2

The 5GB files I have are streams of data rows formed:

    {datarow1...},{datarow2...},...,{datarowN...}

so actually could say that there are lines {}, and even line separators, but coming as a three char sequence: },{

I want to do two things:

  1. print "lines" that have string "error" in it:

    grep -o -P {[^{}]+?error.+?} ES01.log > ES01.err.log
    
  2. make the file more "friendly" by explicitly producing files with new line separators

    <ES01.log sed -e 's/},{/}\n{/g' > ESnl01.log
    

While the above works for relatively small files (up to ~100MB), my files are unfortunately a lot bigger therefore hitting the memory problems here:

    grep: memory exhausted
    sed: couldn't re-allocate memory

as both grep and sed try to read/process files line by line which in this case (no separators) leads to loading whole files into memory.

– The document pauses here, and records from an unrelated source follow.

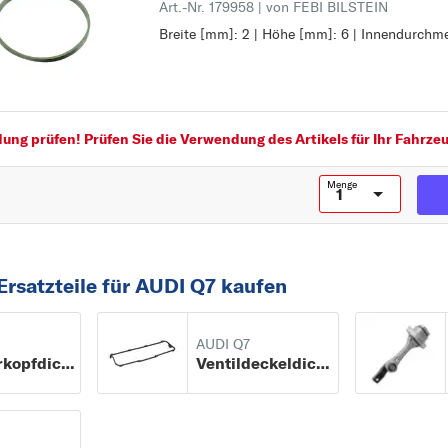
Art.-Nr. 179958
| von FEBI BILSTEIN
Breite [mm]: 2 | Höhe [mm]: 6 | Innendurchm
Breite [mm]: 2
Höhe [mm]: 6
Innendurchmesser [mm]: 83
ng prüfen! Prüfen Sie die Verwendung des Artikels für Ihr Fahrzeu
Menge
Ersatzteile für AUDI Q7 kaufen
AUDI Q7
Zylinderkopfdichtung
Ventildeckeldichtung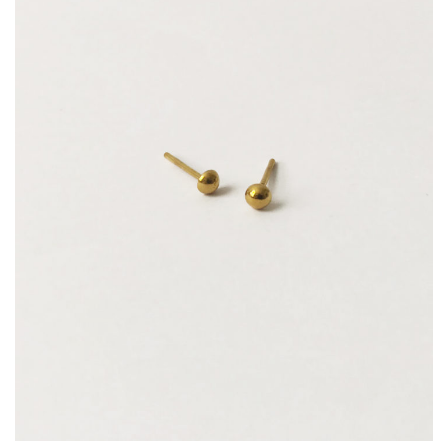
12 500
Ft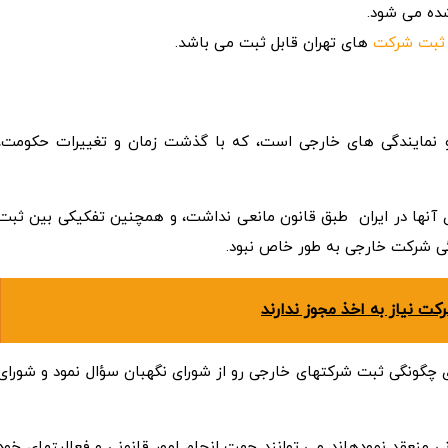
ثبت شرکت
­ های تهران قابل ثبت می باشد.
و نمایندگی های خارجی است، که با گذشت زمان و تغییرات حکومت،
 آنها در ایران طبق قانون مانعی نداشت، و همچنین تفکیکی بین ثبت
ی شرکت خارجی به طور خاص نبود.
ت نیاز به اخذ مجوز ندارند
چگونگی ثبت شرکت­های خارجی رو از شورای نگهبان سؤال نمود و شورای
نی منعقد نموده­اند می توانند جهت انجام امور قانونی و فعالیت­های خود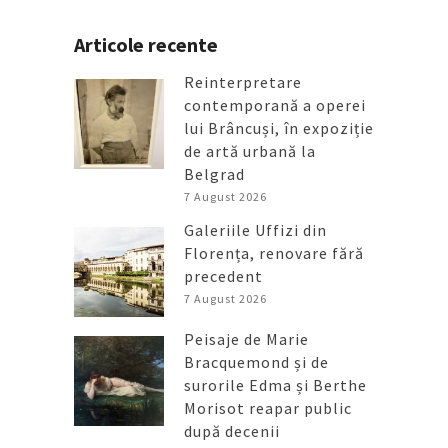
Articole recente
Reinterpretare
contemporană a operei
lui Brâncuși, în expoziție
de artă urbană la
Belgrad
7 August 2026
Galeriile Uffizi din
Florența, renovare fără
precedent
7 August 2026
Peisaje de Marie
Bracquemond și de
surorile Edma și Berthe
Morisot reapar public
după decenii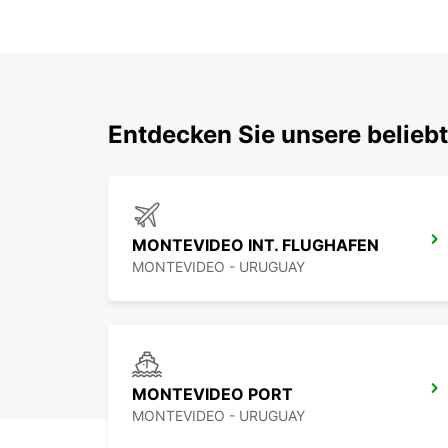
Entdecken Sie unsere belieb
MONTEVIDEO INT. FLUGHAFEN
MONTEVIDEO - URUGUAY
MONTEVIDEO PORT
MONTEVIDEO - URUGUAY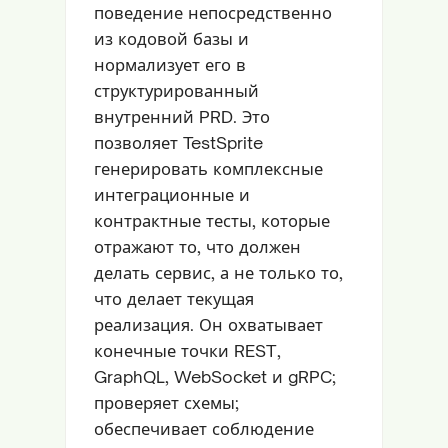
поведение непосредственно
из кодовой базы и
нормализует его в
структурированный
внутренний PRD. Это
позволяет TestSprite
генерировать комплексные
интеграционные и
контрактные тесты, которые
отражают то, что должен
делать сервис, а не только то,
что делает текущая
реализация. Он охватывает
конечные точки REST,
GraphQL, WebSocket и gRPC;
проверяет схемы;
обеспечивает соблюдение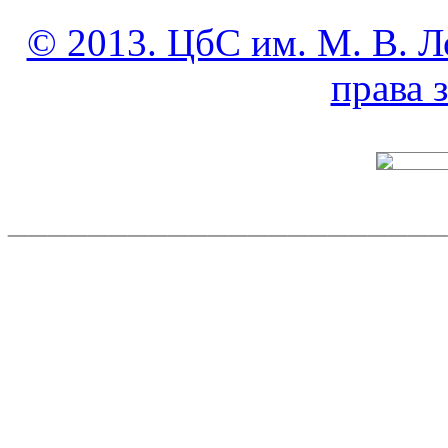
© 2013. ЦбС им. М. В. Л
права
______________________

Any idea how to approach this using some another smart one-liner?

Gilles 'SO- stop being evil'
  • 807,993
  • 194
  • 1,674
  • 2,175
msciwoj
  • 371
  • 1
  • 3
  • 7

4 Answers4

2

With gawk:

gawk -v 'RS=},{' '{sub(",", "\n", RT); printf "%s", $0 RT}' < file

perl equivalent:

perl -pe 'BEGIN{$/="},{"}; s/\,{$/\n{/' < file

Otherwise, POSIXly:

tr , '\n' < file | awk '{
  if (/^{/ && e) print ""
  printf "%s", $0
  if (/}$/) e=1
  else {e=0; printf ","}}
  END {print ""}'

Pipe those to grep error to see the records with errors, and to paste -sd, - to restore to original format.

Stéphane Chazelas
  • 522,931
  • 91
  • 1,010
  • 1,501
1

You could also do this in Perl:

perl -ne 'BEGIN{$/="},{"} chomp; 
          s/\n$//; s/^{//; s/}$//; 
          print "{$_}\n"; ' k 

This is the same principle as the gawk one that StephaneChazelas suggested, in Perl, $/ is the record separator, so we set that to },{ to read the records correctly and then print them with newlines.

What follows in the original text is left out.